Já tive, muitos anos atrás, uma suave intoxicação por cafeína, em uma festa inesquecível. Era uma casa muito engraçada, com paredes de pedra e madeira, as últimas forradas com o verso de caixas de leite, como escamas, que brilhavam suavemente na luz colorida. Era de madrugada, a geada cobria o quintal da casa, uma vaca mugia ao longe e chega um salva-vidas moreno; ele cozinha uma canjica, para nosso maravilhamento, e todos comemos juntos. Bem servidos de café. Meu coração começou a bater muito rápido; eu suava frio. Havia tomado no mínimo umas quatro xícaras boazudas de café. Uma parte de mim olhava para tudo aquilo à distância.

Antes disso, porém, eu era uma criança. Não podia ser chamado de hiperativo, mas quando se tem um quintal imenso – na verdade, um bairro todo – para explorar e correr e bicicletar, até mesmo os mais introspectivos lascam o joelho no muro, ao seu próprio modo. Bem, a introspecção veio mais tarde.
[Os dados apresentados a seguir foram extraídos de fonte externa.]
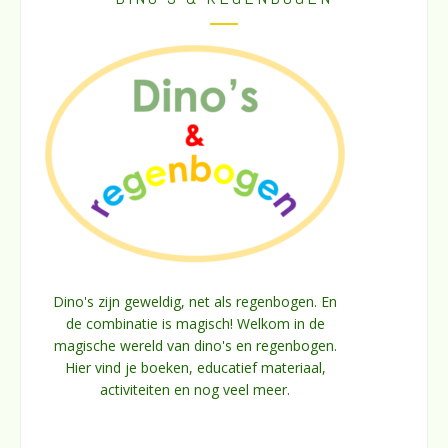
Dino's zijn geweldig, net als regenbogen. En
de combinatie is magisch! Welkom in de
magische wereld van dino's en regenbogen.
Hier vind je boeken, educatief materiaal,
activiteiten en nog veel meer.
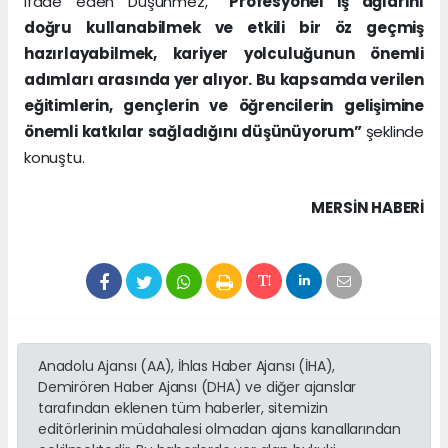
ifade eden Düşünmez,
“Profesyonel iş ağlarını
doğru kullanabilmek ve etkili bir öz geçmiş
hazırlayabilmek, kariyer yolculuğunun önemli
adımları arasında yer alıyor. Bu kapsamda verilen
eğitimlerin, gençlerin ve öğrencilerin gelişimine
önemli katkılar sağladığını düşünüyorum”
şeklinde
konuştu.
MERSIN HABERİ
Anadolu Ajansı (AA), İhlas Haber Ajansı (İHA),
Demirören Haber Ajansı (DHA) ve diğer ajanslar
tarafından eklenen tüm haberler, sitemizin
editörlerinin müdahalesi olmadan ajans kanallarından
Dei-me conta, agora, que eu era o líder do grupelho da vizinhança – que envolvia uma menina da minha mesma exata idade – nasceu no mesmo dia e ano -, os dois irmãos dela, pouco menores do que eu, a minha irmã e a sua amiga da casa do outro lado. Ocupava o lugar do capitão na nossa “nave”, a ameixeira no fundo do quintal: três galhos que se entrelaçavam e providenciavam um assento natural, no ponto acessível mais alto, onde ainda podíamos nos equilibrar. Quem decidia quem era o que, e onde, era eu: costumava mandar minha irmã para uma espécie de “sala de processamento de lixo e cozinha”, o primeiro andar – o primeiro galho horizontal -, de baixo para cima, perto da escotilha de entrada. Mais tarde ela foi promovida para a navegação, se não me engano.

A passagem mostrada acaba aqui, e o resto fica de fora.